When asked about New Japan Pro-Wrestling celebrating their 50th anniversary, Jake Lee said he’d like to wrestle in NJPW to seek out more competition. All Japan and New Japan are going to be collaborating for Korakuen Hall’s 60th Anniversary celebration in April.

It’s crazy. I want to be in New Japan. I just want to expand the scope of my [skills] and seek for a higher level.

** David Crockett guest appeared on the Two Man Power Trip of Wrestling Podcast. Over the past month-and-a-half, Crockett has been featured on AEW programming in spots where he would hand over the TNT Championship to whomever the holder of the title is. He also did commentary for Dark and Dark: Elevation and did not realize how much he missed being involved in wrestling until he was back at it.

Now I did do — when they [AEW] were here in Charlotte, I did do some commentating over Dark and Elevation with Tony [Schiavone] and I told Tony Khan afterwards, I said, ‘We made a mistake.’ I said, ‘I didn’t realize how much I missed it until I did it’ and yes, I do miss it more than I really thought. I had sort of everything pushed down, everything was quiet, had all this stuff in boxes and put away and carrying on with my life and you know, working the yard, do a lot of different things; grandkids and you name it, volunteer and you do this and I — there’s something brewing inside me that I wonder if I need to push, I don’t know. It would take — I would need to learn the talent, learn new moves. You know, there would definitely be study time. You know, time to watch tapes, be around the talents, get to know ‘em. With WCW and J.C.P., I knew the talent. I knew ‘em, inside and out. I got drunk with them, you know? We’d eat and sleep and you know, go on trips together and party together so, I knew their families so, that was easy. Now, the new breed, hmm, yeah.

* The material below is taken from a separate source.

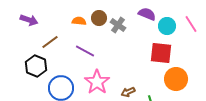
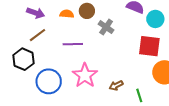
purple arrow: (29, 20) -> (36, 13), moved
gray cross: (118, 25) -> (106, 27), moved
purple line: (85, 51) -> (73, 44), turned -30

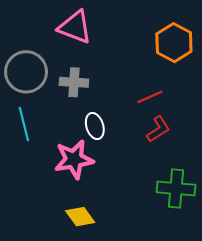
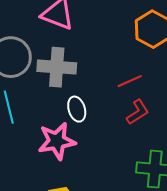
gray cross: (74, 82) -> (57, 67), size x1.4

After Jim Crockett Promotions was purchased by Ted Turner, David Crockett began working as an executive for WCW. When WWE acquired the company, Crockett was told that him working for WWE would not happen.

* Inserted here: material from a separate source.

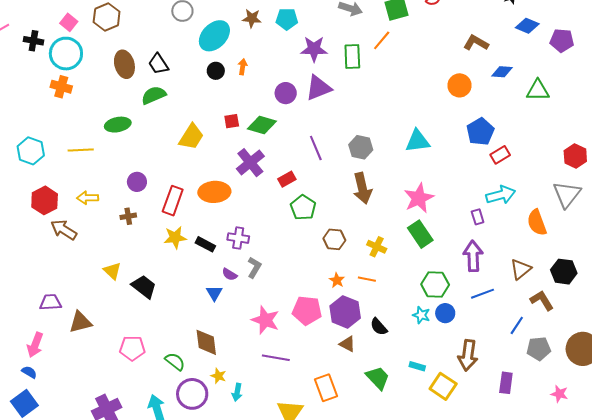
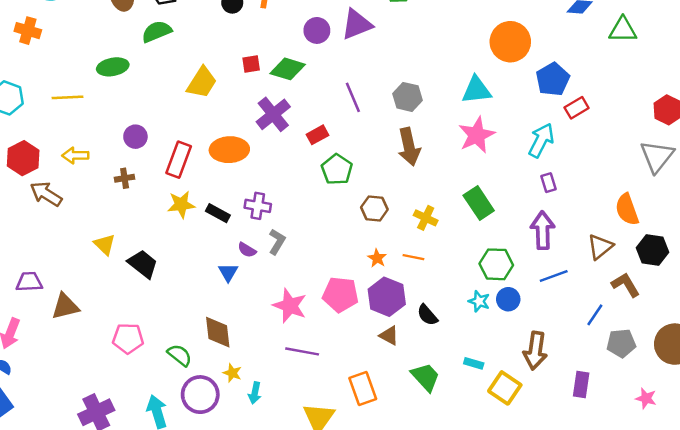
orange circle: (459, 85) -> (510, 42), moved, size x1.4
orange cross: (61, 87) -> (28, 31), moved
cyan arrow: (501, 195) -> (541, 140), moved, turned -48
pink star: (419, 198) -> (477, 135), moved
orange semicircle: (537, 223) -> (627, 209), moved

It crossed my mind [working for WWE] but they told us — told me that it wouldn’t happen. You know, when they came in and the last [WCW] Nitro, we come in, back to the office and they have security people there and shut all the phones off and they, you know, watched what can you take out of the office. They made this comment, you know, ‘Who else in this room would be willing to, you know, consider people here?’ It was a joke so…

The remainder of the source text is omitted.